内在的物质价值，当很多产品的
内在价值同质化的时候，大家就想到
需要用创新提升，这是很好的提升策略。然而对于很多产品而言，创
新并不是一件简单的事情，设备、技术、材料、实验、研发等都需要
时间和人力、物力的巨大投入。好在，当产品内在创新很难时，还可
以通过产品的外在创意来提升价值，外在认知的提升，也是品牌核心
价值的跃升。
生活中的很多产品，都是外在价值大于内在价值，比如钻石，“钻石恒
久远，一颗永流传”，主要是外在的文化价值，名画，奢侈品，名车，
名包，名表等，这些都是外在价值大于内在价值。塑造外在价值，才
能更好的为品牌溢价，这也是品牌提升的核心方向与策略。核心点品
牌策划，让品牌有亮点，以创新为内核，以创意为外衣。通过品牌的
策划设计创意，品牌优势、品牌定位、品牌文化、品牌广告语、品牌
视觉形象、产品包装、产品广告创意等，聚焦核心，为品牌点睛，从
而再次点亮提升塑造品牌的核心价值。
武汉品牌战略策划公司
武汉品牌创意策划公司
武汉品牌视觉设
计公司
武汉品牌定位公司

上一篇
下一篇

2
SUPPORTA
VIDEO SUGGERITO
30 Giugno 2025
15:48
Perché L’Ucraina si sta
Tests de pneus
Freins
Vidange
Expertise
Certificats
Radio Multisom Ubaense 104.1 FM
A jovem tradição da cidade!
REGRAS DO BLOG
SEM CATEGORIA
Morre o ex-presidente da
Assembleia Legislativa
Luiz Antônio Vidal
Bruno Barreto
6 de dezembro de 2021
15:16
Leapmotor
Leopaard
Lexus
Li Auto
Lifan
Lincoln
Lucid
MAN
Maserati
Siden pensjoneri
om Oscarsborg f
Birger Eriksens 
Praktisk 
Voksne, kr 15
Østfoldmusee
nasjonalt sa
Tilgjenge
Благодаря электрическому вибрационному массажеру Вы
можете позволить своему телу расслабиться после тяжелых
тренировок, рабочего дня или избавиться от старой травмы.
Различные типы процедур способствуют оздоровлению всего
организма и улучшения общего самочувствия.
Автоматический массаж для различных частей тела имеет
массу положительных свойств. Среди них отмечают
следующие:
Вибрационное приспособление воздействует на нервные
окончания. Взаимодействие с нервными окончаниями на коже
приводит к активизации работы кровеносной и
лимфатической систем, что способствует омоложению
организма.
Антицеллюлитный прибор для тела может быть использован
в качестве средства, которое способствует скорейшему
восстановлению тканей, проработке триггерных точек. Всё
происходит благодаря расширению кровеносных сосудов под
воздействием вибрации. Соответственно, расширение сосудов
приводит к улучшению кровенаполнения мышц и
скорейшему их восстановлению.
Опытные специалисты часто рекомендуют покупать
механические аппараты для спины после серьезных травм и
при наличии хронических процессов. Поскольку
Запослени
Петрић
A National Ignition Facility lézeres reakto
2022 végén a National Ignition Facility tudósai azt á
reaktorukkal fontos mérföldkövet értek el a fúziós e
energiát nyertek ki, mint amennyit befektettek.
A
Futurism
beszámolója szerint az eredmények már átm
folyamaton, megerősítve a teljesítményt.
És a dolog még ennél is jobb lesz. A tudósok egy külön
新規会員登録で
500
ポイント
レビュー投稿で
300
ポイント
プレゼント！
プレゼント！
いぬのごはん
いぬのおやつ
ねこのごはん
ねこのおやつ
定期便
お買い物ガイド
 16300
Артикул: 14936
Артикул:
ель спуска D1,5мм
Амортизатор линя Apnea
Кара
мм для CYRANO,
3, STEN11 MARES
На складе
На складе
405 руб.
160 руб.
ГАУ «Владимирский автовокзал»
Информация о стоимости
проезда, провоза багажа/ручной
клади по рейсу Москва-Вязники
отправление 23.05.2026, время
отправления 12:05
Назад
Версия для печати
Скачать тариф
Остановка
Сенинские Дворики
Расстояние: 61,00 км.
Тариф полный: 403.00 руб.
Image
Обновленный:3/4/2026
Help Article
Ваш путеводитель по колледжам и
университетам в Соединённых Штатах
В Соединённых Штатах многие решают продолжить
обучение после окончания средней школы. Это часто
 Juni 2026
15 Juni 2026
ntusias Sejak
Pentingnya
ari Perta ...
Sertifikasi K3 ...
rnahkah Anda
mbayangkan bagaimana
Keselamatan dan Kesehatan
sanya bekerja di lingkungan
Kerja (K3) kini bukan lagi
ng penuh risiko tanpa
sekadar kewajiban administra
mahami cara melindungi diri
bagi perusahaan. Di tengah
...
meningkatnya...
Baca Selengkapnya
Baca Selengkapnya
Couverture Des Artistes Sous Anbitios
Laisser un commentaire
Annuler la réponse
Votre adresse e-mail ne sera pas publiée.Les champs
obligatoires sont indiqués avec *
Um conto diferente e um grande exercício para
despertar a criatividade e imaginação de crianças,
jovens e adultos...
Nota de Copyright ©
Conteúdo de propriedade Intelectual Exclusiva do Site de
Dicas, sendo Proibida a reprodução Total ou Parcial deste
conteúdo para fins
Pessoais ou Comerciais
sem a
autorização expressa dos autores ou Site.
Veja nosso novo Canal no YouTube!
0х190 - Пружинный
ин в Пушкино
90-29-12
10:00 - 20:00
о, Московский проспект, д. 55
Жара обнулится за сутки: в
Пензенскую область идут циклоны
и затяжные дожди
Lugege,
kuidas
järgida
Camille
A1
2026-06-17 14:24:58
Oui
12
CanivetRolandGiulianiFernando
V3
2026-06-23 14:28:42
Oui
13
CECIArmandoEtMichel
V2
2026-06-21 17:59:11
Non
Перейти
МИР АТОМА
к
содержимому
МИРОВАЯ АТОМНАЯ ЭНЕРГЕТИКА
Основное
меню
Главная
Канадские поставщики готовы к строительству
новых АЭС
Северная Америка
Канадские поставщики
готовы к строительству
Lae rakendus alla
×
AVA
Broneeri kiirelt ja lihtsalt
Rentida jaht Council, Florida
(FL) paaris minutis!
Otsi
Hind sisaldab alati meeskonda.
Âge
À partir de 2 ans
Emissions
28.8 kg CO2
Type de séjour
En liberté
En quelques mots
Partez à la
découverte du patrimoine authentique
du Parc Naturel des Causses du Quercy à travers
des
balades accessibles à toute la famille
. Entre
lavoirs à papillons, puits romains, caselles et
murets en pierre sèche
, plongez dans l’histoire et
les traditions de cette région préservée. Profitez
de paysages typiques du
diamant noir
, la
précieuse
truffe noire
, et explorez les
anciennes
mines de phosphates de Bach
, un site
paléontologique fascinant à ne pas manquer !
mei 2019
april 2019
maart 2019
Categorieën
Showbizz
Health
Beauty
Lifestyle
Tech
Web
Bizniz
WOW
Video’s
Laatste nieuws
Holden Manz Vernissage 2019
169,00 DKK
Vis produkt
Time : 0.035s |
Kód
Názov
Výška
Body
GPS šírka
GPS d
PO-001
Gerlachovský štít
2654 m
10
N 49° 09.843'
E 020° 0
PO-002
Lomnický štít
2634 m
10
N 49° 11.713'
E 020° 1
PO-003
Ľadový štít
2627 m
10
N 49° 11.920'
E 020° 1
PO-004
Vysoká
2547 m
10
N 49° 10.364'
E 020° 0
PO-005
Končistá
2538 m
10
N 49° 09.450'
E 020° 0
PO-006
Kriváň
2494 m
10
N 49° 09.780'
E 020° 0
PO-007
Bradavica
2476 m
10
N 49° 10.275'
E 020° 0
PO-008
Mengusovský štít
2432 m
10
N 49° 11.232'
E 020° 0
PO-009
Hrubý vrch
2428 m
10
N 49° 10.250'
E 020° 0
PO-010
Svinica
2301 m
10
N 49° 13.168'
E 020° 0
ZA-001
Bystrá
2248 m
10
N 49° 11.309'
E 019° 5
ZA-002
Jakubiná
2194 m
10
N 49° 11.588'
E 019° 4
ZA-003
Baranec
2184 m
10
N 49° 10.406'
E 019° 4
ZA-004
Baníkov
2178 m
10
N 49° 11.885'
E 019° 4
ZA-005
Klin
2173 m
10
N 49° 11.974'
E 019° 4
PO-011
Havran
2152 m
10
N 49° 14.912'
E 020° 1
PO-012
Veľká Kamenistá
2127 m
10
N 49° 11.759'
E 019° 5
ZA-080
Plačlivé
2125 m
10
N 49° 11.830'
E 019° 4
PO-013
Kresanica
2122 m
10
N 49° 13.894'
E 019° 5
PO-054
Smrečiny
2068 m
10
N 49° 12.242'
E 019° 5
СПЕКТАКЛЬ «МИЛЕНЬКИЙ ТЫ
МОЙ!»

==================================================

#### Task
Going through the data above, return each line with the word "окончания".

#### Result of the task
окончания. Взаимодействие с нервными окончаниями на коже
обучение после окончания средней школы. Это часто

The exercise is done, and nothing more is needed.